The Burgundy region is home to some of the world's most valuable and expensive wines, producing mostly white wines made from Chardonnay grapes, and red wines made from Pinot Noir. Wineries and vineyards are often very small, with some producers having a few rows or plots of vines here and there.

The area is located about 300 kilometers (180 miles) southeast of Paris, and until recent years was unofficially closed to foreign investment because the current French owners get first refusal on any nearby wineries, vineyards and plots of land offered for sale. They are mostly cut off.
For this reason, foreign investment in French wine has historically been focused on the larger Bordeaux region, near the Atlantic coast in the country's southwest.
Michael was able to purchase Chateau de Pommard, and become the first American to buy a winery in Burgundy, thanks to a bit of luck – the previous owner had established the company he controlled in Luxembourg rather than France.

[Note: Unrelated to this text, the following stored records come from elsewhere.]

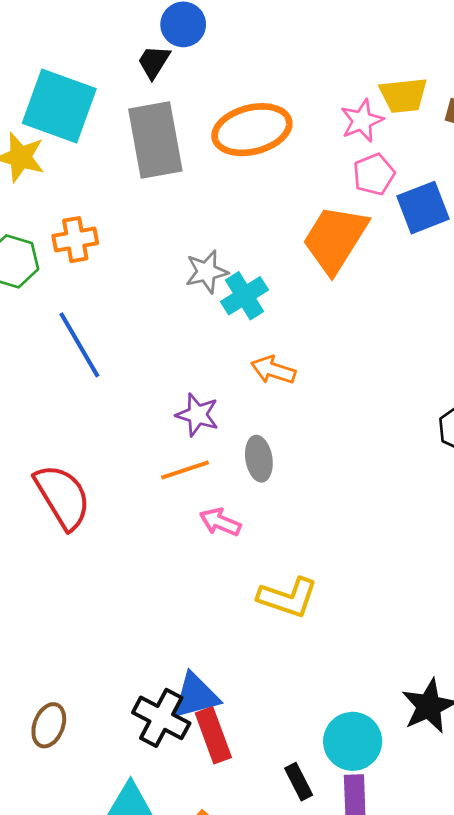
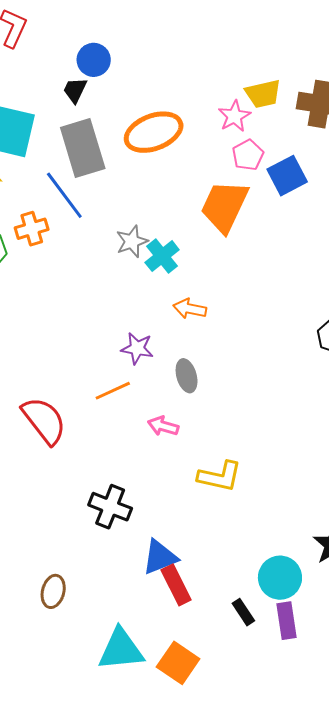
blue line: (79, 345) -> (64, 195), moved
orange line: (185, 470) -> (113, 391), moved
black cross: (161, 718) -> (110, 507), moved

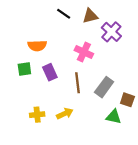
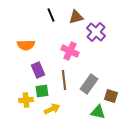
black line: (64, 14) -> (51, 15), turned 32
green square: (24, 69) -> (42, 91), moved
yellow cross: (37, 115) -> (26, 100), moved

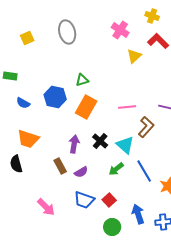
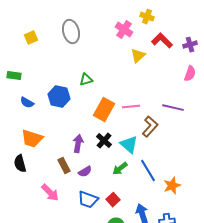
yellow cross: (152, 16) -> (147, 17), moved
orange rectangle: (86, 107) -> (104, 110), moved
pink arrow: (46, 207) -> (50, 193), moved

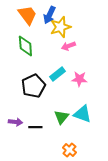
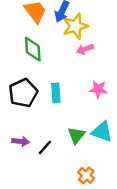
cyan rectangle: (57, 74) -> (56, 93), moved, turned -56
black pentagon: (33, 86) -> (23, 93), moved
black line: (35, 127) -> (45, 147), turned -48

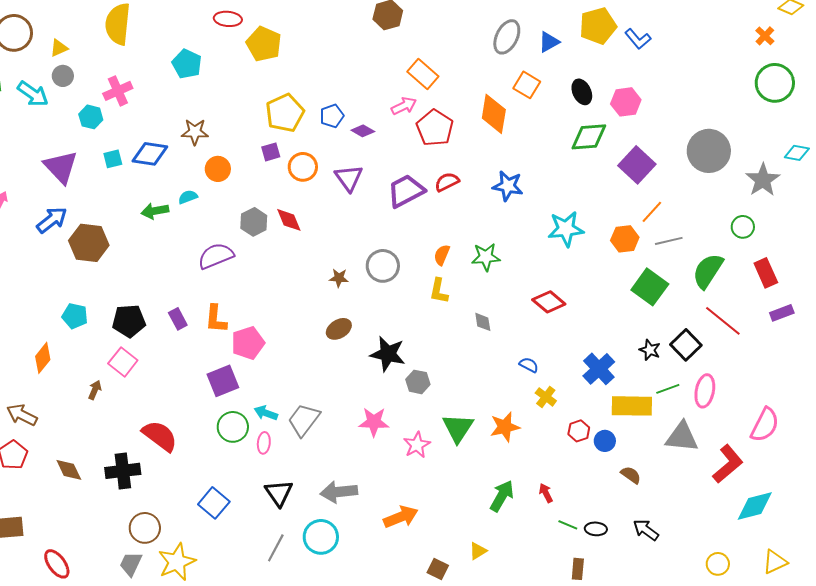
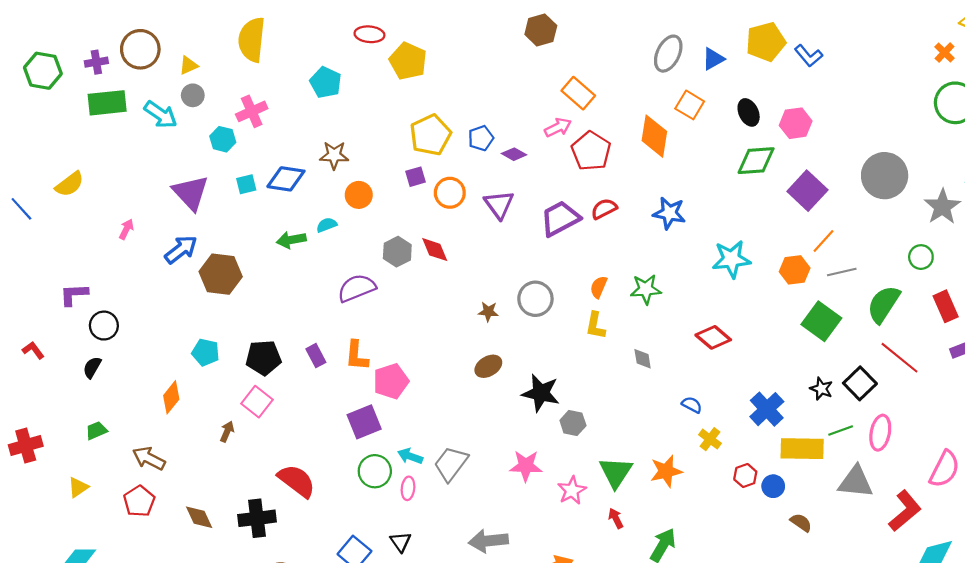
black triangle: (279, 493) -> (401, 542), moved, size x0.7
red arrow: (546, 493) -> (616, 518), moved

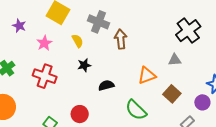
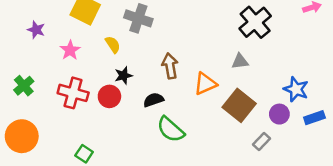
brown arrow: (121, 39) -> (170, 66), moved
brown square: (172, 94) -> (239, 105), size x1.4
green semicircle: (136, 110) -> (171, 129), moved
red circle: (80, 114) -> (109, 96), moved

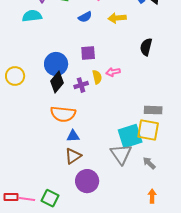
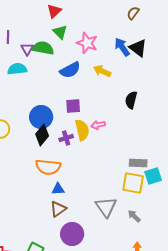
blue semicircle: (85, 17) -> (70, 70), size x1.5
yellow arrow: (117, 18) -> (102, 71), turned 30
yellow semicircle: (97, 77) -> (82, 130), size x1.5
cyan square: (130, 136) -> (153, 176), moved, size x0.7

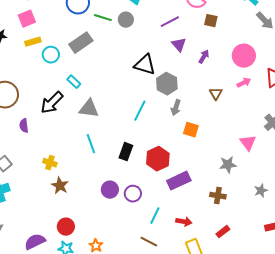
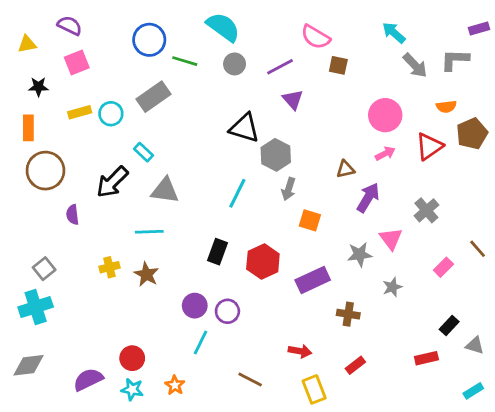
gray circle: (126, 20) -> (235, 64), moved
yellow rectangle: (33, 42) -> (80, 112), moved
purple arrow: (204, 57) -> (368, 198), moved, size x1.5
brown triangle: (216, 94) -> (345, 169), turned 48
cyan line: (91, 144) -> (149, 232), moved, turned -72
yellow cross: (50, 163) -> (109, 267), turned -32
gray star: (228, 165) -> (360, 254), moved
purple rectangle: (179, 181) -> (313, 280), moved
brown star: (60, 186) -> (146, 274), moved
gray star: (261, 191) -> (392, 287), moved
cyan line: (155, 216) -> (200, 343), moved

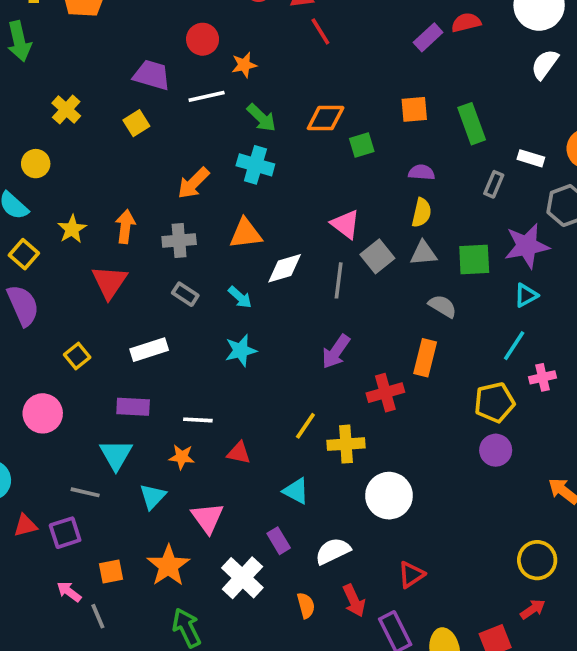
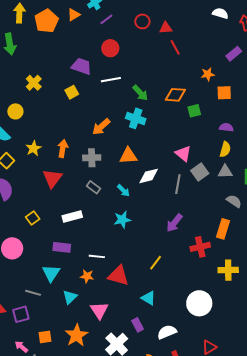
orange star: (244, 65) -> (208, 74), moved
yellow cross: (346, 444) -> (228, 270), moved
red triangle: (239, 453) -> (118, 276), size x1.6

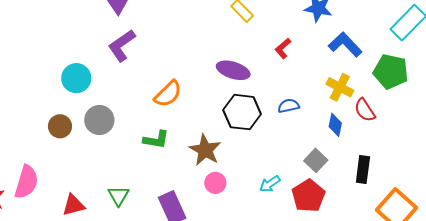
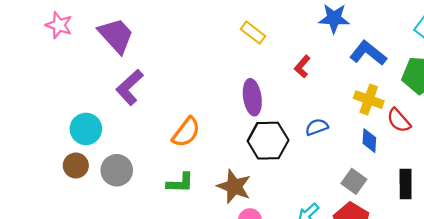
purple ellipse: (233, 70) -> (252, 97), turned 72
brown circle: (60, 126) -> (76, 165), moved

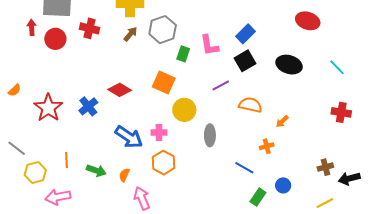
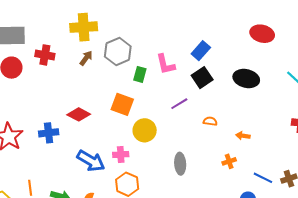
orange semicircle: (250, 105) -> (210, 121), size x0.6
blue cross: (88, 106) -> (49, 133), turned 36
orange arrow: (282, 121) -> (243, 136), turned 56
gray ellipse: (210, 135) -> (180, 164), moved
blue line: (244, 168) -> (263, 178), moved

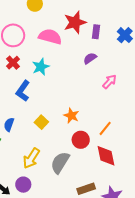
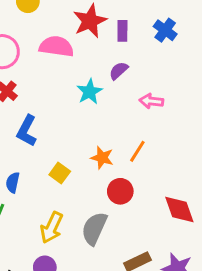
cyan star: (41, 67) -> (89, 92), moved
pink arrow: (109, 82) -> (151, 101), turned -119
orange line: (105, 128) -> (137, 151), moved
red diamond: (106, 156) -> (179, 210), moved

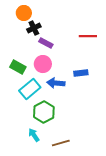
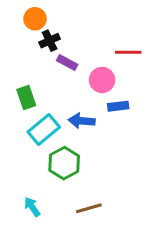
pink circle: (43, 64) -> (102, 80), moved
green rectangle: (18, 67) -> (26, 97), turned 42
cyan arrow: (34, 135) -> (32, 207), moved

He now divides his time between Burgundy and Silicon Valley. “It's fun to go back and forth and experience two completely different worlds,” he says.
Since Michael invested in Burgundy, another American has followed suit – billionaire sportsman Stan Kroenke, owner of the American football team Los Angeles Rams and the English club Arsenal.


Tom Ashworth, chief executive of UK wine merchants Yap Brothers, says there is growing international interest in buying the best wineries in the Burgundy region, because the wines produced by these companies have risen in global popularity in recent years.
“It's not very surprising that while wine investors have shifted their attention from buying Bordeaux to Burgundy bottles over the past decade, billionaires are snapping up the ranges themselves,” says Ashworth.
He adds that it also helps that Burgundy's most famous sub-region – the Côte d'Or – is much more beautiful than the main vineyard region of Bordeaux.
But if Michael had to choose just one region – Silicon Valley or Burgundy – which region would he choose?
“They're like chocolate and peanut butter, and I love them both,” he says.